Problem
What the response needs is every record, repeated verbatim, and no images.

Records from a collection
____
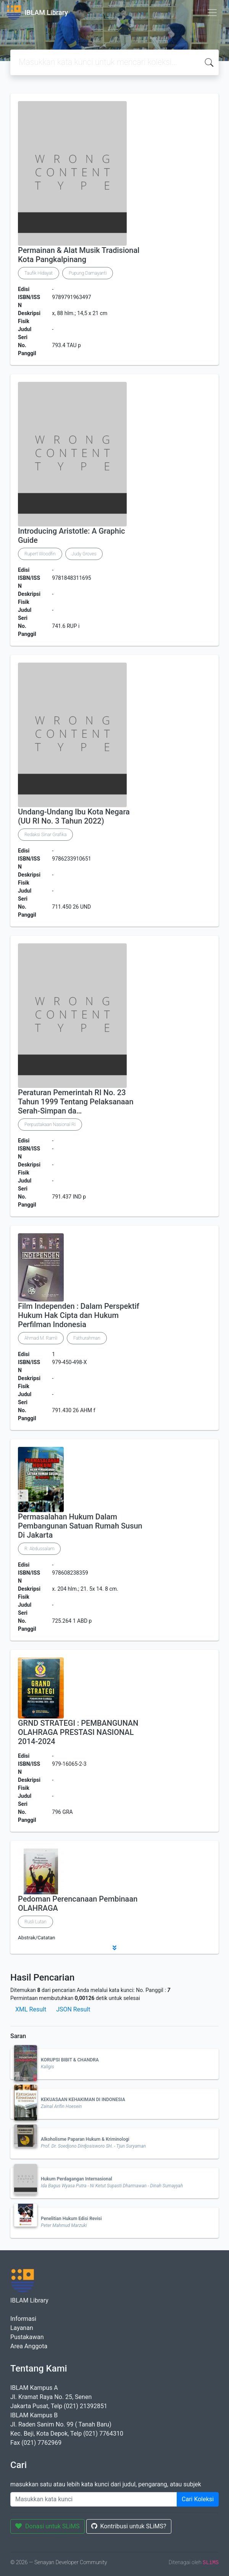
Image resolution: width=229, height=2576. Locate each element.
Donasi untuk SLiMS (47, 2526)
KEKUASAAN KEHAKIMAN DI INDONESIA (83, 2099)
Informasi (23, 2318)
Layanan (21, 2327)
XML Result (30, 2009)
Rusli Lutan (35, 1921)
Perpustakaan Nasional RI (50, 1124)
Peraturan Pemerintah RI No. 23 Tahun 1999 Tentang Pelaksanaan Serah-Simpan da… (76, 1101)
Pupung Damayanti (87, 273)
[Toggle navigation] (212, 12)
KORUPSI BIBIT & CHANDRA (70, 2060)
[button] (114, 1948)
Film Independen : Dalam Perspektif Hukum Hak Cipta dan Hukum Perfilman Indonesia (78, 1315)
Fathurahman (86, 1338)
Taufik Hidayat (38, 273)
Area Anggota (28, 2346)
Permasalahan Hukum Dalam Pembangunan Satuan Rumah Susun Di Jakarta (80, 1526)
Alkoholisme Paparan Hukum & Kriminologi (85, 2139)
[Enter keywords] (93, 2499)
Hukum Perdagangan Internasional (76, 2179)
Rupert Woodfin (40, 554)
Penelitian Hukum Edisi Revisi (71, 2218)
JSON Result (73, 2009)
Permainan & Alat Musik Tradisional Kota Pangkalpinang (78, 255)
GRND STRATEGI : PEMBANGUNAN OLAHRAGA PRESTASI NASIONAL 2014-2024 (78, 1732)
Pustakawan (27, 2337)
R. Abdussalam (39, 1548)
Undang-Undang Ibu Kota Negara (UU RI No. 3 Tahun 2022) (74, 816)
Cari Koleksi (198, 2499)
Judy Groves (84, 554)
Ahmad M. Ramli (40, 1338)
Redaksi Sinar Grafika (45, 834)
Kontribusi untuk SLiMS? (128, 2526)
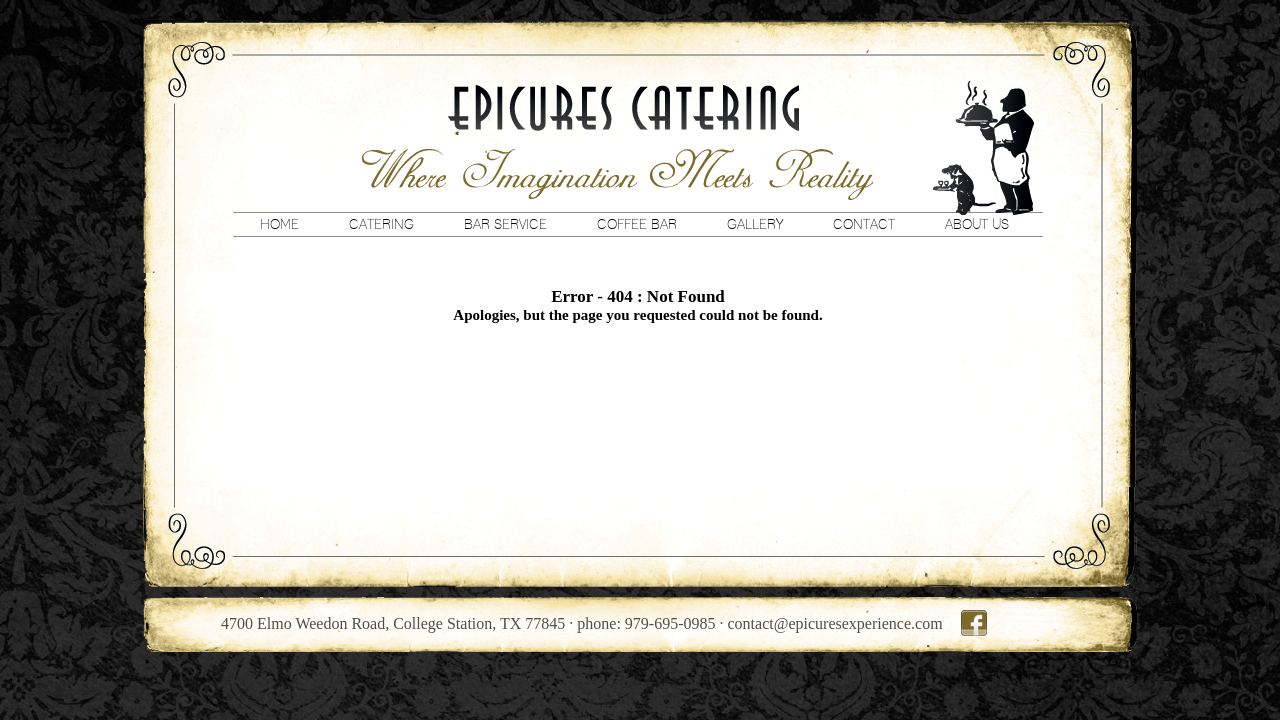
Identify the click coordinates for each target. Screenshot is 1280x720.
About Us (977, 224)
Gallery (755, 224)
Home (279, 224)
____
Task solution
Image resolution: width=229, height=2576. Locate each element.
Donasi untuk SLiMS (47, 2526)
KEKUASAAN KEHAKIMAN DI INDONESIA (83, 2099)
Informasi (23, 2318)
Layanan (21, 2327)
XML Result (30, 2009)
Rusli Lutan (35, 1921)
Perpustakaan Nasional RI (50, 1124)
Peraturan Pemerintah RI No. 23 Tahun 1999 Tentang Pelaksanaan Serah-Simpan da… (76, 1101)
Pupung Damayanti (87, 273)
[Toggle navigation] (212, 12)
KORUPSI BIBIT & CHANDRA (70, 2060)
[button] (114, 1948)
Film Independen : Dalam Perspektif Hukum Hak Cipta dan Hukum Perfilman Indonesia (78, 1315)
Fathurahman (86, 1338)
Taufik Hidayat (38, 273)
Area Anggota (28, 2346)
Permasalahan Hukum Dalam Pembangunan Satuan Rumah Susun Di Jakarta (80, 1526)
Alkoholisme Paparan Hukum & Kriminologi (85, 2139)
[Enter keywords] (93, 2499)
Hukum Perdagangan Internasional (76, 2179)
Rupert Woodfin (40, 554)
Penelitian Hukum Edisi Revisi (71, 2218)
JSON Result (73, 2009)
Permainan & Alat Musik Tradisional Kota Pangkalpinang (78, 255)
GRND STRATEGI : PEMBANGUNAN OLAHRAGA PRESTASI NASIONAL 2014-2024 (78, 1732)
Pustakawan (27, 2337)
R. Abdussalam (39, 1548)
Undang-Undang Ibu Kota Negara (UU RI No. 3 Tahun 2022) (74, 816)
Cari Koleksi (198, 2499)
Judy Groves (84, 554)
Ahmad M. Ramli (40, 1338)
Redaksi Sinar Grafika (45, 834)
Kontribusi untuk SLiMS? (128, 2526)
Identify the click coordinates for each target. Screenshot is 1280x720.
About Us (977, 224)
Gallery (755, 224)
Home (279, 224)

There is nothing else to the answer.